Hetherington and Junger show how this naming was an act of defiance as well as remembrance – a way in which a bunch of very scared young men could impose their identities on an alien, hostile landscape. It was also a way of containing and controlling their fear of death.

Hetherington's own terrible fate shows that the fear and danger with which his film was saturated was not a Hollywood device or a journalist's macho rhetoric. They were actually present.

Hetherington began his career as a stills photographer – though he and Junger appear genuinely to have shared the filming and directing responsibilities on Restrepo. It was an inspired collaboration, but Junger must surely have relied greatly on Hetherington's razor-sharp visual sense. The images in Restrepo are viscerally powerful. There's an incredible moment when the film, having shown us these soldiers getting aboard a helicopter, switches to their point-of-view as they look down into the valley from hundreds of metres above. It is a moment of pure vertigo: you can feel your heart plunge into your boots.

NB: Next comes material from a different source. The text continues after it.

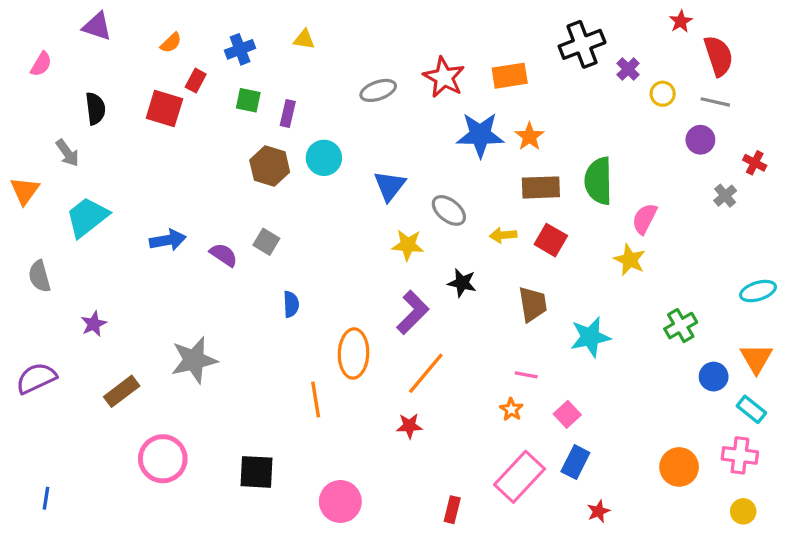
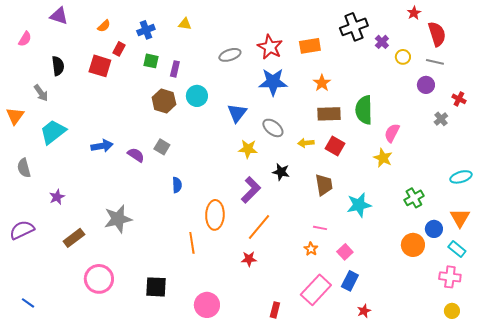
blue star: (480, 135) -> (273, 82), moved
orange circle: (679, 467) -> (413, 245), moved
blue line: (46, 498) -> (28, 303), turned -64

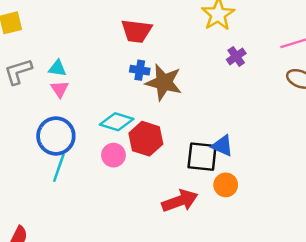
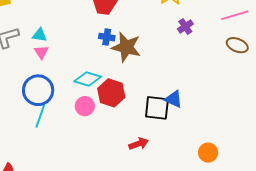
orange circle: (226, 185) -> (208, 153), moved
red arrow: (180, 201) -> (139, 144), size x0.7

When these men were under fire, Hetherington was under fire, too, and arguably in more danger: he was armed only with a camera. But perhaps the film's most extraordinary scene was one that was (ostensibly) calm. One of the soldiers is being interviewed afterwards about his experiences. Mid-sentence, he stops; he can't carry on. It is not simply that he is emotional – he is in the middle of a flashback, actually caught on camera remembering horrifying events he had clearly suppressed until that moment.

To understand the realities of a warzone, to transmit those realities back to us, Hetherington put himself in harm's way: a brilliant journalist and a courageous, radical film-maker.